Either the residents of Abbey Road in St. John’s Wood are exceptionally
tolerant of audio disruption to their day, or the sound insulation is
extremely good.
Both neighbourly tolerance and technical wizardry were put to their
ultimate test in the summer of 1964, and it had nothing to do with the
four lads from Liverpool who made the recording studios world famous.
The loudest guitarist in rock and the loudest singer in the known
universe were together on this day to record a John Barry tune.

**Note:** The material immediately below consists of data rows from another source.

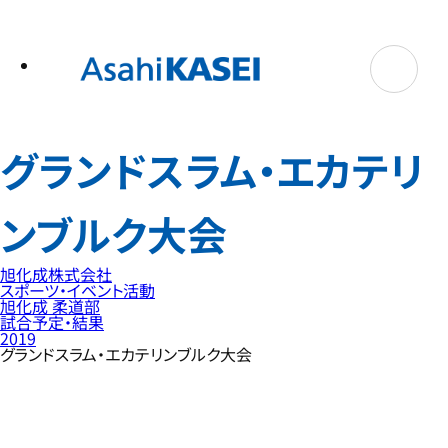
テ
ン
ツ
へ
ス
キ
ッ
プ
グランドスラム・エカテリ
ンブルク大会
旭化成株式会社
スポーツ・イベント活動
旭化成 柔道部
試合予定・結果
2019
グランドスラム・エカテリンブルク大会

Four years before forming Led Zeppelin, Jimmy Page was, at this
point, the most in demand session musician in London. While Shirley
Bassey was at the absolute zenith of her career as a vase-shattering
siren of stridently powerful love songs.
Jimmy Page later recalled the ensuing recording session in Studio One
that evening: “The full orchestra sounded absolutely amazing, but then
Shirley Bassey arrived. When she sang, it took her just one take. And at
the end of the tape, she collapsed on the floor. She just held this one note
and basically ran out of breath and collapsed. I was in the front row of
all the musicians, so I really had a good view of all of this.”
And so ‘Goldfinger’ – perhaps Barry’s most perfect encapsulation of the
bombast, glitz, and elegiac loneliness at the soul of the Bond character –
was born. Though, by this point, the neighbours, living among the
inter-war apartment blocks and wide boulevards of St. John’s Wood,
should have long become used to limousines carrying pop stars and
their entourages revving their engines outside the front doors of the
studios. Although regarded now as the most revered recording facility
on the planet, the origins of how a family home became a second
home for everyone from the Beatles to Lady Gaga is as complex
as it is improbable.
It was back in the last days of the 19th century that a twenty-five-year-old
native of Washington DC, Fred Gaisberg, sailed to London to set up the
very first recording studio Britain had ever seen.
Located inside a long-vanished hotel called the Coburn on Maiden Lane,
just opposite what was then and still is Rules restaurant, the studio was
run by the Gramophone Company, a fledgling operation whose owners
liked Fred’s ability to persuade opera singers that the new technology
wasn’t something to be afraid of.
Owned by Emil Berliner, the American who invented the gramophone
itself, consigning Edison’s ‘cylinder’ method to history, Fred’s days at
the Gramophone Company studio involved him putting stars from the
Victorian music hall tradition as well as hifalutin sopranos, all of whom
were required to sing and play into microphones that weren’t any more
sophisticated than a landline telephone receiver.